Rice has been a staple food in Japan for a long time. It was expensive in the old days, so to make it go further, cooks would often boil it with vegetables like daikon radish and potatoes, beans, and other grains like millet and fox-tail millet. Mixing rice with other ingredients and boiling them together led to the development of different types of takikomi gohan.
It's best to use ingredients that are in season. You could try bamboo shoots in spring, green peas or fresh soybeans in summer, chestnuts or matsutake mushrooms in the fall, or oysters in winter. Many cooks prefer to use local specialties as ingredients, to make a meal unique to their own area. A famous recipe in western Japan calls for the rice to be boiled with a whole fish, to make tai-meshi (rice with whole sea bream) or ayu-meshi (rice with whole sweet-fish).
The recipe for go-moku gohan uses ingredients that are available anywhere, anytime. Go-moku literally means "five types," but here it means "different ingredients mixed together." You don't have to worry about how many or what kind of ingredients to use you can use any foods that go well together. For these pages, our chef used chicken, carrots, bamboo shoots and shimeji mushrooms. This combination is a hit among Japanese people.

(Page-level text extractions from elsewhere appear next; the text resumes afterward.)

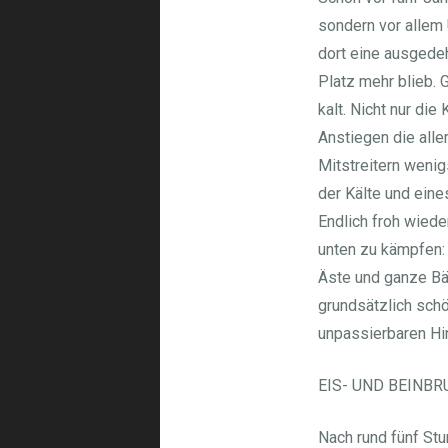
sondern vor allem 
dort eine ausgedeh
Platz mehr blieb. 
kalt. Nicht nur di
Anstiegen die alle
Mitstreitern wenig
der Kälte und eine
Endlich froh wiede
unten zu kämpfen: 
Äste und ganze Bäu
grundsätzlich sch
unpassierbaren Hi
EIS- UND BEINBR
Nach rund fünf St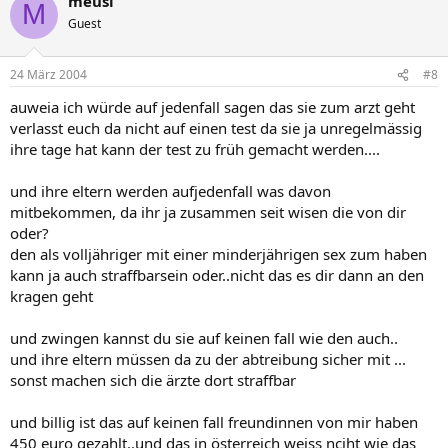
meusi
M
Guest
24 März 2004
#8
auweia ich würde auf jedenfall sagen das sie zum arzt geht
verlasst euch da nicht auf einen test da sie ja unregelmässig
ihre tage hat kann der test zu früh gemacht werden....
und ihre eltern werden aufjedenfall was davon
mitbekommen, da ihr ja zusammen seit wisen die von dir
oder?
den als volljähriger mit einer minderjährigen sex zum haben
kann ja auch straffbarsein oder..nicht das es dir dann an den
kragen geht
und zwingen kannst du sie auf keinen fall wie den auch..
und ihre eltern müssen da zu der abtreibung sicher mit ...
sonst machen sich die ärzte dort straffbar
und billig ist das auf keinen fall freundinnen von mir haben
450 euro gezahlt..und das in österreich weiss nciht wie das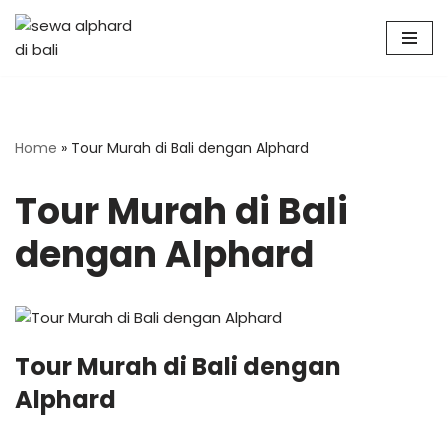
Skip
to
content
Home
»
Tour Murah di Bali dengan Alphard
Tour Murah di Bali
dengan Alphard
Tour Murah di Bali dengan
Alphard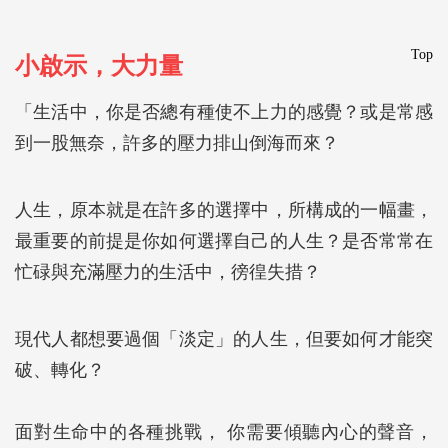
Top
小啟示，大力量
「生活中，你是否總有種使不上力的感覺？或是常感
到一股無奈，許多的壓力排山倒海而來？
人生，原本就是在許多的選擇中，所構成的一幅畫，
最重要的前提是你如何選擇自己的人生？是否常常在
忙碌與充滿壓力的生活中，徬徨失措？
現代人都想要過個「淡定」的人生，但要如何才能突
破、轉化？
面對生命中的各種挑戰， 你需要傾聽內心的聲音，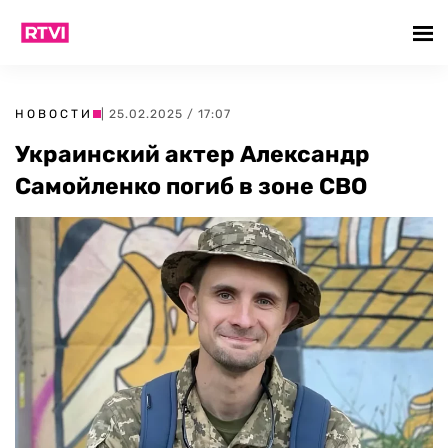
НОВОСТИ
| 25.02.2025 / 17:07
Украинский актер Александр
Самойленко погиб в зоне СВО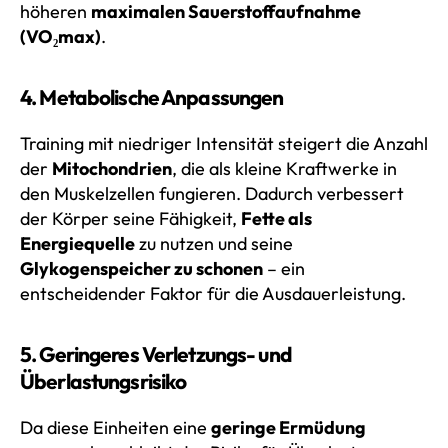
höheren
maximalen Sauerstoffaufnahme
(VO₂max)
.
4. Metabolische Anpassungen
Training mit niedriger Intensität steigert die Anzahl
der
Mitochondrien
, die als kleine Kraftwerke in
den Muskelzellen fungieren. Dadurch verbessert
der Körper seine Fähigkeit,
Fette als
Energiequelle
zu nutzen und seine
Glykogenspeicher zu schonen
– ein
entscheidender Faktor für die Ausdauerleistung.
5. Geringeres Verletzungs- und
Überlastungsrisiko
Da diese Einheiten eine
geringe Ermüdung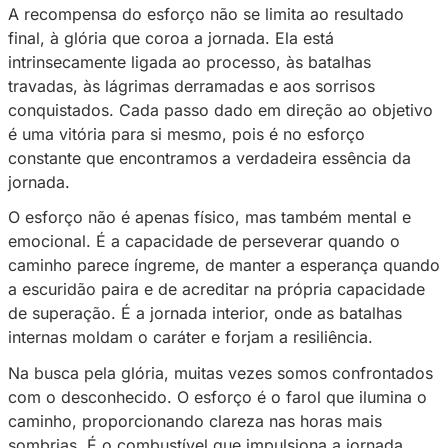
poder do esforço revela sua grandiosidade. D
à glória, a trajetória da superação é uma narra
em lições e recompensas.
Cada obstáculo enfrentado é uma encruzilhad
ponto de decisão que nos exige escolhas e a
deliberadas. O esforço não é apenas uma res
esses desafios, mas uma força motriz que imp
jornada em direção à realização pessoal. É a
interior que nos lembra de que, apesar das t
podemos navegar para águas mais calmas.
A recompensa do esforço não se limita ao res
final, à glória que coroa a jornada. Ela está
intrinsecamente ligada ao processo, às batalh
travadas, às lágrimas derramadas e aos sorri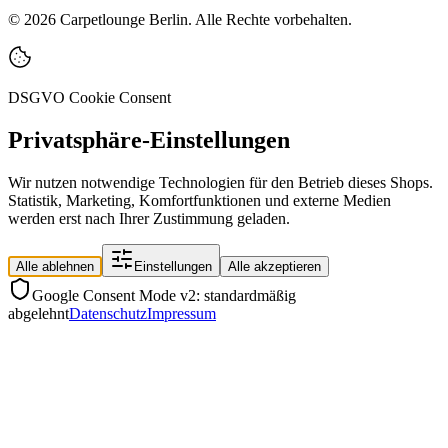
©
2026
Carpetlounge Berlin. Alle Rechte vorbehalten.
DSGVO Cookie Consent
Privatsphäre-Einstellungen
Wir nutzen notwendige Technologien für den Betrieb dieses Shops.
Statistik, Marketing, Komfortfunktionen und externe Medien
werden erst nach Ihrer Zustimmung geladen.
Alle ablehnen
Einstellungen
Alle akzeptieren
Google Consent Mode v2: standardmäßig
abgelehnt
Datenschutz
Impressum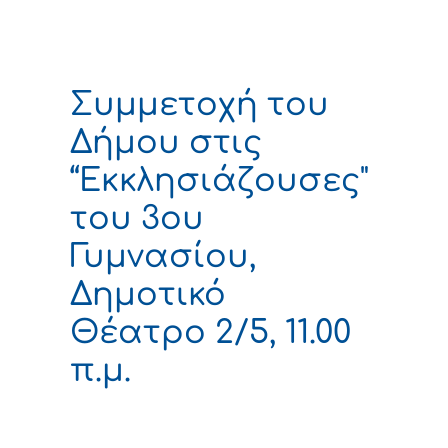
Συμμετοχή του
Δήμου στις
“Εκκλησιάζουσες"
του 3ου
Γυμνασίου,
Δημοτικό
Θέατρο 2/5, 11.00
π.μ.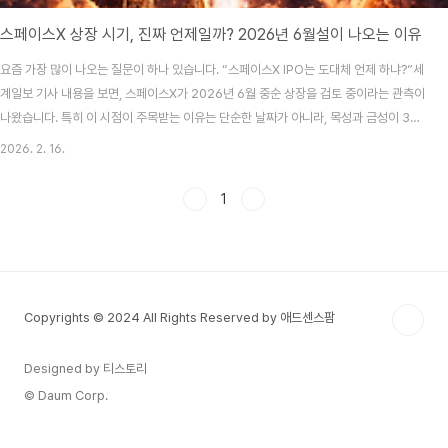
스페이스X 상장 시기, 진짜 언제일까? 2026년 6월설이 나오는 이유
요즘 가장 많이 나오는 질문이 하나 있습니다. “스페이스X IPO는 도대체 언제 하냐?”세
계일보 기사 내용을 보면, 스페이스X가 2026년 6월 중순 상장을 검토 중이라는 관측이
나왔습니다. 특히 이 시점이 주목받는 이유는 단순한 날짜가 아니라, 목성과 금성이 3년
만에 가장 가까워지는 천문 현상과 일론 머스크의 생일이 겹친다는 ‘상징성’ 때문이라는
2026. 2. 16.
해석이 붙었습니다.📌 1) 기사 핵심 요약: “6월 중순 IPO 검토”가 왜 이슈가 됐나기사에
서 강조된 포인트는 2가지입니다.(1) 스페이스X가 2026년 6월 중순을 상장 시점으로
1
검토할 수 있다는 관측(2) 그 시점이 천문 현상 + 머스크 생일과 겹쳐, 머스크 특유의 이
벤트화 전략과 맞물릴 수 있다는 점원문 기사 세계일보: 스페이스X 상장 시기 관련 기..
Copyrights © 2024 All Rights Reserved by 애드센스팜
Designed by 티스토리
© Daum Corp.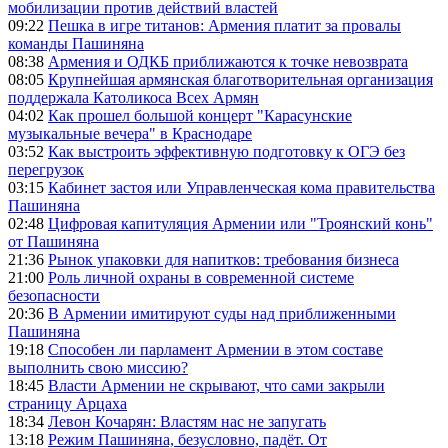
мобилизации против действий властей
09:22
Пешка в игре титанов: Армения платит за провалы
команды Пашиняна
08:38
Армения и ОДКБ приближаются к точке невозврата
08:05
Крупнейшая армянская благотворительная организация
поддержала Католикоса Всех Армян
04:02
Как прошел большой концерт "Карасунские
музыкальные вечера" в Краснодаре
03:52
Как выстроить эффективную подготовку к ОГЭ без
перегрузок
03:15
Кабинет застоя или Управленческая кома правительства
Пашиняна
02:48
Цифровая капитуляция Армении или "Троянский конь"
от Пашиняна
21:36
Рынок упаковки для напитков: требования бизнеса
21:00
Роль личной охраны в современной системе
безопасности
20:36
В Армении имитируют суды над приближенными
Пашиняна
19:18
Способен ли парламент Армении в этом составе
выполнить свою миссию?
18:45
Власти Армении не скрывают, что сами закрыли
страницу Арцаха
18:34
Левон Кочарян: Властям нас не запугать
13:18
Режим Пашиняна, безусловно, падёт. От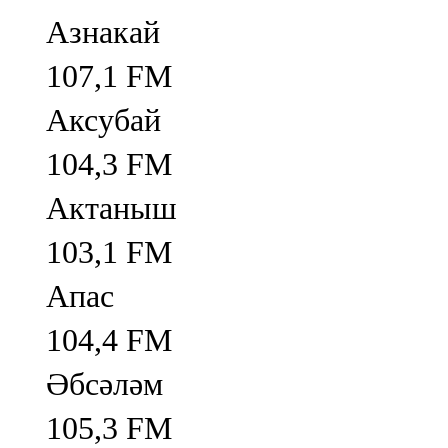
Азнакай
107,1 FM
Аксубай
104,3 FM
Актаныш
103,1 FM
Апас
104,4 FM
Әбсәләм
105,3 FM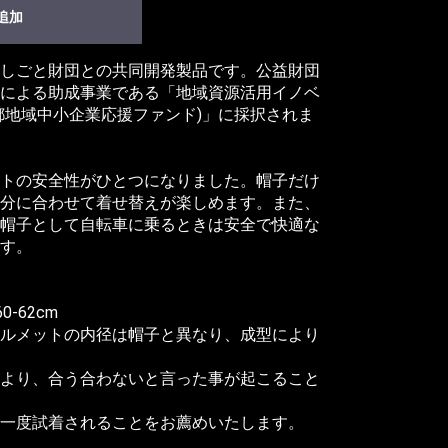
追加
しごと財団との共同開発製品です。公益財団
による助成事業である「地域資源活用イノベ
都地域中小企業応援ファンド)」に採択されま
トの安全性がひとつになりました。帽子だけ
分に合わせて着せ替えが楽しめます。また、
帽子として自転車に乗るときは安全で快適な
す。
60-62cm
ルメットの内径は帽子と異なり、成型により
より、合う合わないと言った事が起こること
一度試着されることをお薦めいたします。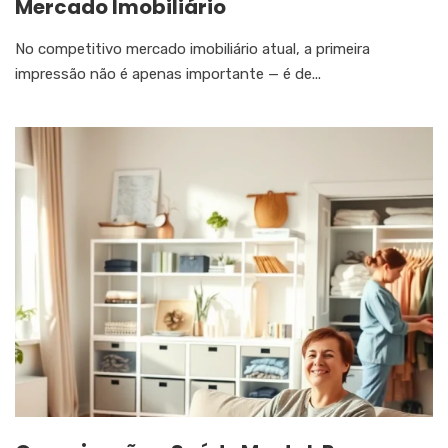
Mercado Imobiliário
No competitivo mercado imobiliário atual, a primeira
impressão não é apenas importante — é de...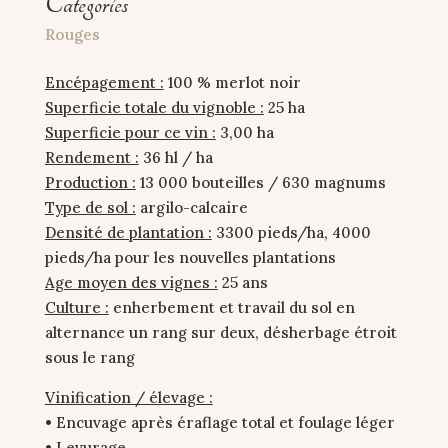
Categories
Rouges
Encépagement :
100 % merlot noir
Superficie totale du vignoble :
25 ha
Superficie pour ce vin :
3,00 ha
Rendement :
36 hl / ha
Production :
13 000 bouteilles / 630 magnums
Type de sol :
argilo-calcaire
Densité de plantation :
3300 pieds/ha, 4000
pieds/ha pour les nouvelles plantations
Age moyen des vignes :
25 ans
Culture :
enherbement et travail du sol en
alternance un rang sur deux, désherbage étroit
sous le rang
Vinification / élevage :
• Encuvage après éraflage total et foulage léger
• Levurage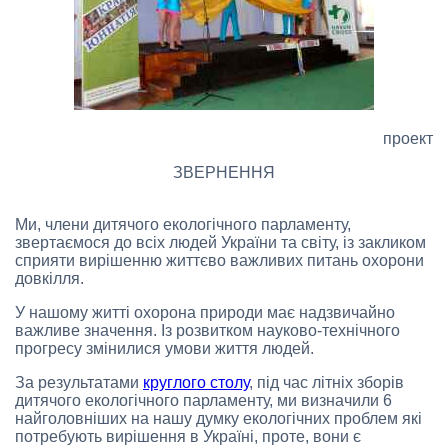
проект
ЗВЕРНЕННЯ
Ми, члени дитячого екологічного парламенту,
звертаємося до всіх людей України та світу, із закликом
сприяти вирішенню життєво важливих питань охорони
довкілля.
У нашому житті охорона природи має надзвичайно
важливе значення. Із розвитком науково-технічного
прогресу змінилися умови життя людей.
За результатами
круглого столу
, під час літніх зборів
дитячого екологічного парламенту, ми визначили 6
найголовніших на нашу думку екологічних проблем які
потребують вирішення в Україні, проте, вони є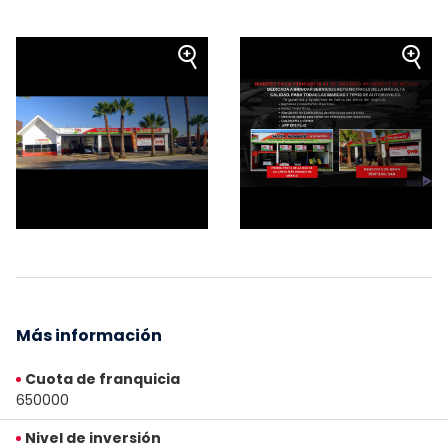
Más información
Cuota de franquicia
650000
Nivel de inversión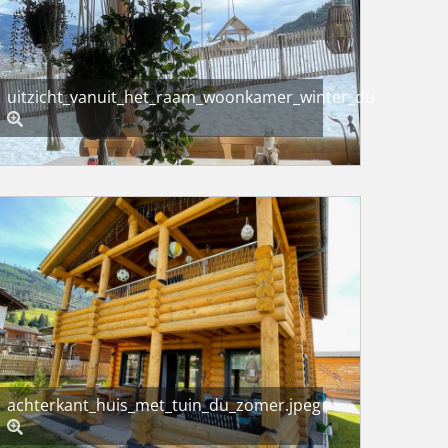
uitzicht_vanuit_het_raam_woonkamer_winter_du.jpeg
achterkant_huis_met_tuin_du_zomer.jpeg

Cooks in the West generally do not wash rice before cooking it, but in Japan it is always washed until the water is completely clear. The water is drained off through a sieve, then the rice is soaked for a while in the water it will be boiled in, to let it absorb moisture. This may seem like a chore, but it makes the rice tastier and more tender, and gives it a nice sheen.
Place the pot on a high heat and bring to a boil. As soon as the escaping steam indicates the water is boiling, lower the heat to prevent the pot from boiling over, then simmer. This is the secret to making tasty boiled rice.
When it's done, turn off the heat and leave the lid on, to let the rice absorb the vapor in the pot. When the rice grains are nice and plump, take the lid off to release the remaining vapor. Otherwise, the rice will become too sticky.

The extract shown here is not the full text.